Understanding IT GRC in Higher Education: IT Governance

min read

Key Takeaways

  • IT governance is a decision-making process that ensures the effective and efficient use of information technology.
  • Effective IT governance helps an institution achieve its goals by applying IT resources in optimal ways.
  • IT governance works best when it includes a broad base of stakeholder input.

A recent EDUCAUSE Center for Analysis and Research (ECAR) study on IT governance, risk, and compliance (GRC) programs in higher education found that almost 55 percent of institutions have a formal IT governance body.
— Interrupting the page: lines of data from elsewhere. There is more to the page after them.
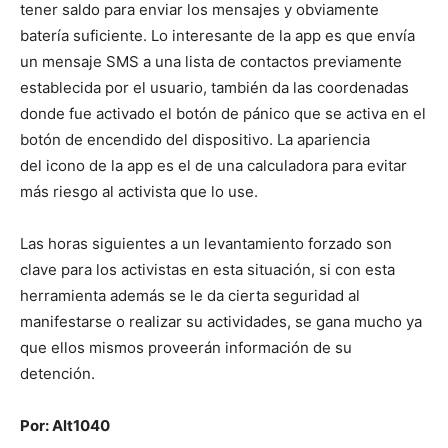
tener saldo para enviar los mensajes y obviamente
batería suficiente. Lo interesante de la app es que envía
un mensaje SMS a una lista de contactos previamente
establecida por el usuario, también da las coordenadas
donde fue activado el botón de pánico que se activa en el
botón de encendido del dispositivo. La apariencia
del icono de la app es el de una calculadora para evitar
más riesgo al activista que lo use.
Las horas siguientes a un levantamiento forzado son
clave para los activistas en esta situación, si con esta
herramienta además se le da cierta seguridad al
manifestarse o realizar su actividades, se gana mucho ya
que ellos mismos proveerán información de su
detención.
Por: Alt1040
Institutions with an IT governance body

  • are more likely to involve a broad range of stakeholders in IT decision making;
  • make more strategic IT investment decisions;
  • have broad-based support from leadership, faculty, and other stakeholders for IT initiatives; and
  • have IT organizations that contribute more to institutional strategic planning and policy than those that don't have such a body.1

By providing more informed decisions, better investment decisions, and more stakeholder support, IT governance programs help ensure that information technology aligns with the institutional mission.

What Is IT Governance?

IT governance consists of decision-making processes that ensure the effective and efficient use of IT in enabling an institution to achieve its strategic objectives. Effective IT governance programs ensure that technology strategies, policies, procedures, and initiatives align with those objectives. Decision-making authority and levels of collaboration will vary based on each institution's culture, but all IT governance programs should include a broad base of stakeholder input.
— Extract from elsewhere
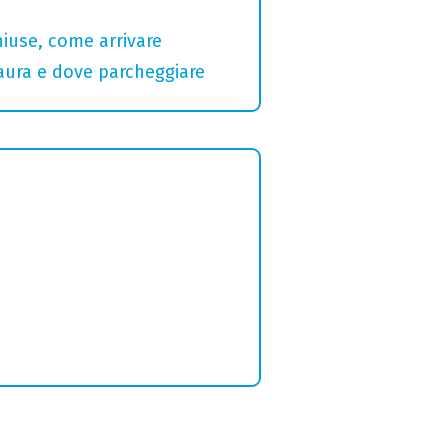
hiuse, come arrivare
Maura e dove parcheggiare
IT governance includes the people, processes, and structures necessary to guide decision making around technology issues. Components of IT governance programs include:

  • Decision-making and advisory bodies at different levels of the institution (e.g., board of trustees, campus-wide, or college/unit) with different levels of authority
  • Resource management (technological, financial, and human resources)
  • Project portfolio management
  • Service portfolio management
  • Institutional data standards and management
  • Risk management
  • Regulatory and institutional policy compliance oversight

IT Governance Models

The structures of IT governance programs at colleges and universities vary greatly based on institutional size, organization, culture, and control (private vs. public). Some IT governance programs feed up into an institutional governance program; others do not. The ECAR IT GRC study found that more than three-fourths of the institutions with an IT governance program also have that program represented on their institution's governance body. The IT GRC Advisory Committee has generally seen two types of IT governance programs in higher education: "Hub and Spoke" and "Parallel." The institutional models and websites shared in this article serve as examples of the different types of IT governance program structure, but are not inclusive of all IT governance programs at higher education institutions.

"Hub and Spoke" Structure

Some institutions create a single IT governance structure with specific functions delegated to subcommittees. Subcommittees are typically organized by domain, such as academic IT (student systems), administrative IT (business or administrative systems), infrastructure, networks, and information security. Examples of this structure include University of Michigan, Northwestern University, University of Florida, University of British Columbia [http://cio.ubc.ca/content/structure], Case Western Reserve University, the University of Notre Dame, and Appalachian State University.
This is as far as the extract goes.